Does DVC have any support for restricting access to the DVC repo in order to make sure data is not lost / corrupted?
The use case is this: We are a group of data scientists / developers working on the same data. Data is medical data. It is not allowed to leave our premises (i.e. it cannot be stored in the cloud). Data cannot be reproduced / recovered if lost. We are doing our day-to-day work on a number of machines (3 shared machines and our workstations). We are developing medical software so we are required to keep track of each and every change to the data and we must also be able to reproduce any software built 5 years back in time.
We currently have the following setup: All code is placed in a git repository.

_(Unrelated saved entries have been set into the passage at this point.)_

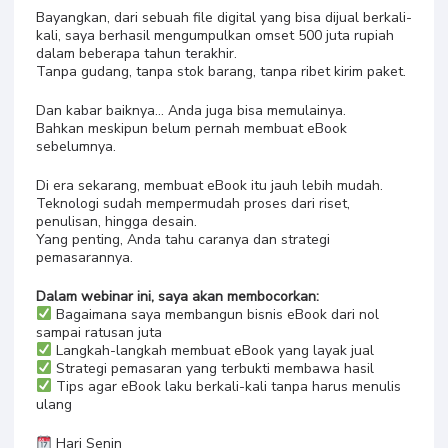
Bayangkan, dari sebuah file digital yang bisa dijual berkali-
kali, saya berhasil mengumpulkan omset 500 juta rupiah
dalam beberapa tahun terakhir.
Tanpa gudang, tanpa stok barang, tanpa ribet kirim paket.
Dan kabar baiknya… Anda juga bisa memulainya.
Bahkan meskipun belum pernah membuat eBook
sebelumnya.
Di era sekarang, membuat eBook itu jauh lebih mudah.
Teknologi sudah mempermudah proses dari riset,
penulisan, hingga desain.
Yang penting, Anda tahu caranya dan strategi
pemasarannya.
Dalam webinar ini, saya akan membocorkan:
Bagaimana saya membangun bisnis eBook dari nol
sampai ratusan juta
Langkah-langkah membuat eBook yang layak jual
Strategi pemasaran yang terbukti membawa hasil
Tips agar eBook laku berkali-kali tanpa harus menulis
ulang
Hari Senin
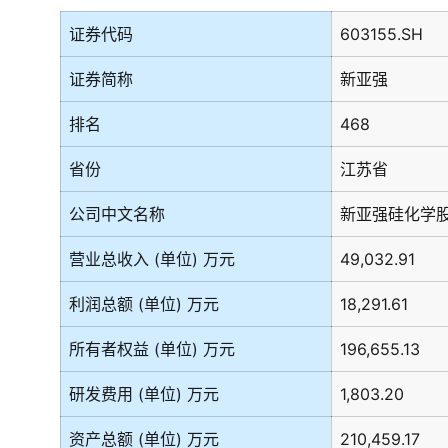
证券代码
603155.SH
证券简称
新亚强
排名
468
省份
江苏省
公司中文名称
新亚强硅化学
营业总收入 (单位) 万元
49,032.91
利润总额 (单位) 万元
18,291.61
所有者权益 (单位) 万元
196,655.13
研发费用 (单位) 万元
1,803.20
资产总额 (单位) 万元
210,459.17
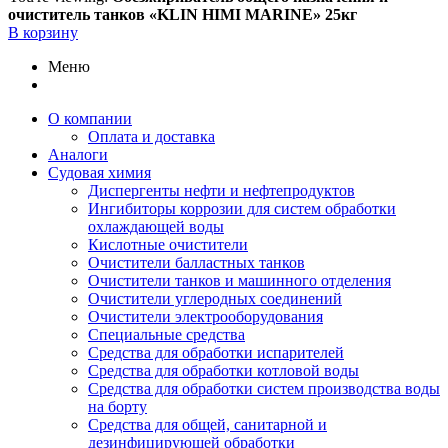
очиститель танков «KLIN HIMI MARINE» 25кг
В корзину
Меню
О компании
Оплата и доставка
Аналоги
Судовая химия
Диспергенты нефти и нефтепродуктов
Ингибиторы коррозии для систем обработки
охлаждающей воды
Кислотные очистители
Очистители балластных танков
Очистители танков и машинного отделения
Очистители углеродных соединений
Очистители электрооборудования
Специальные средства
Средства для обработки испарителей
Средства для обработки котловой воды
Средства для обработки систем производства воды
на борту
Средства для общей, санитарной и
дезинфицирующей обработки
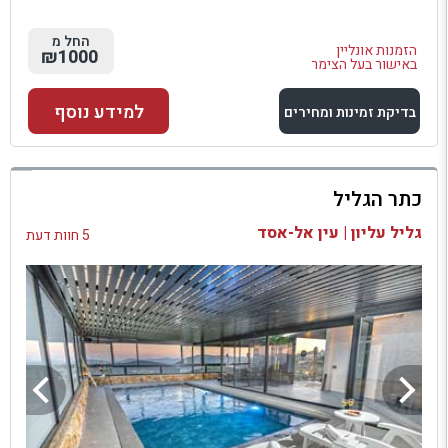
החל מ
הזמנות אונליין
₪1000
באישור בעל הצימר
למידע נוסף
בדיקת זמינות ומחירים
למתחם זה
כתר הגליל
בדיקת זמינות ומחירים
גליל עליון | עין אל-אסד
5 חוות דעת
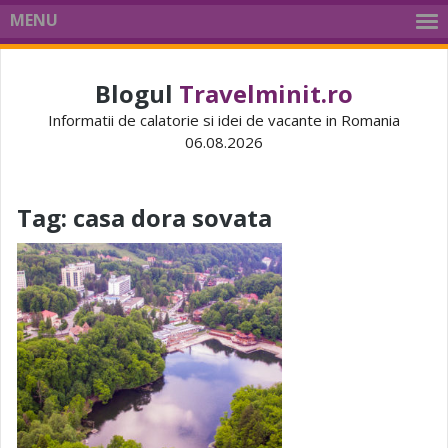
MENU
Blogul
Travelminit.ro
Informatii de calatorie si idei de vacante in Romania
06.08.2026
Tag:
casa dora sovata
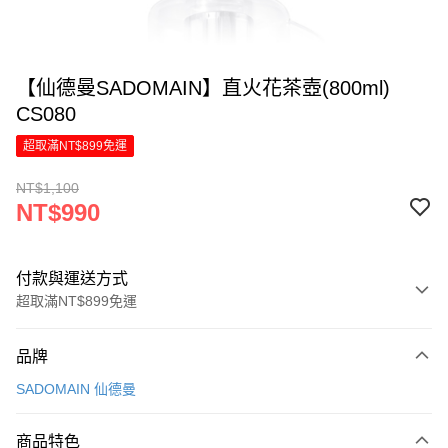
【仙德曼SADOMAIN】直火花茶壺(800ml)
CS080
超取滿NT$899免運
NT$1,100
NT$990
付款與運送方式
超取滿NT$899免運
付款方式
品牌
信用卡一次付款
SADOMAIN 仙德曼
LINE Pay
商品特色
Apple Pay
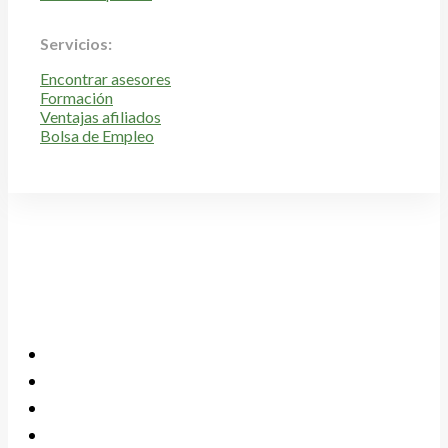
Servicios:
Encontrar asesores
Formación
Ventajas afiliados
Bolsa de Empleo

We have a number of DVC repos in our git repository. The DVC repos are all stored remotely on a NAS (with off-site backup). The nas is mounted in the same location on all machines. Remote storage is accessed via this mount point.

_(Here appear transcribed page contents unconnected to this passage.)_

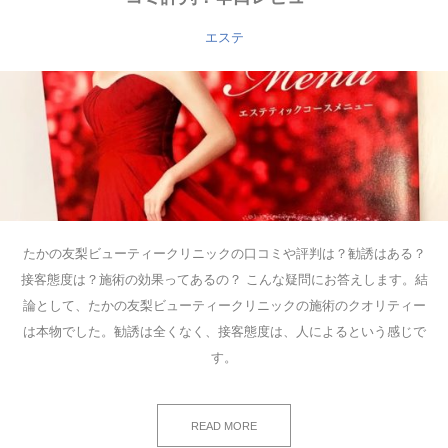
エステ
たかの友梨ビューティークリニックの口コミや評判は？勧誘はある？
接客態度は？施術の効果ってあるの？ こんな疑問にお答えします。結
論として、たかの友梨ビューティークリニックの施術のクオリティー
は本物でした。勧誘は全くなく、接客態度は、人によるという感じで
す。
READ MORE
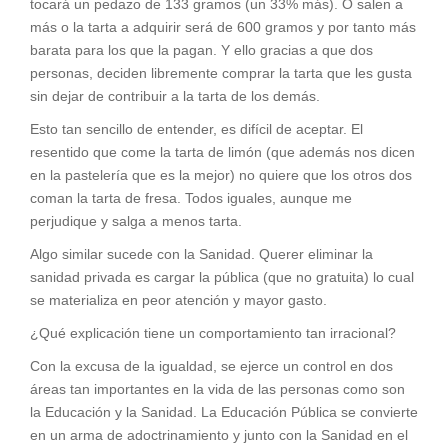
tocará un pedazo de 133 gramos (un 33% más). O salen a
más o la tarta a adquirir será de 600 gramos y por tanto más
barata para los que la pagan. Y ello gracias a que dos
personas, deciden libremente comprar la tarta que les gusta
sin dejar de contribuir a la tarta de los demás.
Esto tan sencillo de entender, es difícil de aceptar. El
resentido que come la tarta de limón (que además nos dicen
en la pastelería que es la mejor) no quiere que los otros dos
coman la tarta de fresa. Todos iguales, aunque me
perjudique y salga a menos tarta.
Algo similar sucede con la Sanidad. Querer eliminar la
sanidad privada es cargar la pública (que no gratuita) lo cual
se materializa en peor atención y mayor gasto.
¿Qué explicación tiene un comportamiento tan irracional?
Con la excusa de la igualdad, se ejerce un control en dos
áreas tan importantes en la vida de las personas como son
la Educación y la Sanidad. La Educación Pública se convierte
en un arma de adoctrinamiento y junto con la Sanidad en el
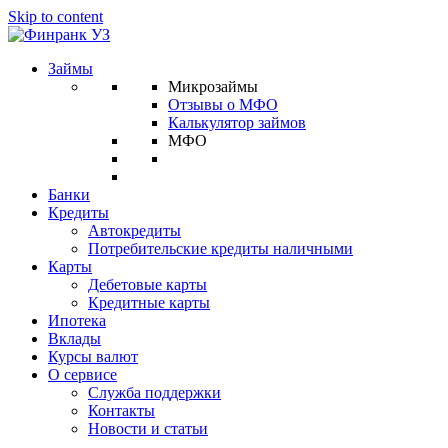
Skip to content
Займы
Микрозаймы
Отзывы о МФО
Калькулятор займов
МФО
Банки
Кредиты
Автокредиты
Потребительские кредиты наличными
Карты
Дебетовые карты
Кредитные карты
Ипотека
Вклады
Курсы валют
О сервисе
Служба поддержки
Контакты
Новости и статьи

The problem is this: Since the remote storage is mounted on all machines and everyone needs to be able to dvc push to the remote storage, everyone needs to have write access directly into the DVC remote storage. This is very fragile. If someone accidentally deletes /mnt/nas/DVC all our data is lost. I guess the problem is the same even when storing data in the cloud.
Is there a way to restrict access to the remote storage such that only DVC can read/write the data?
I’m thinking: If DVC was running as a daemon with certain privileges (like the docker daemon) everything would be fine. Is something like this possible?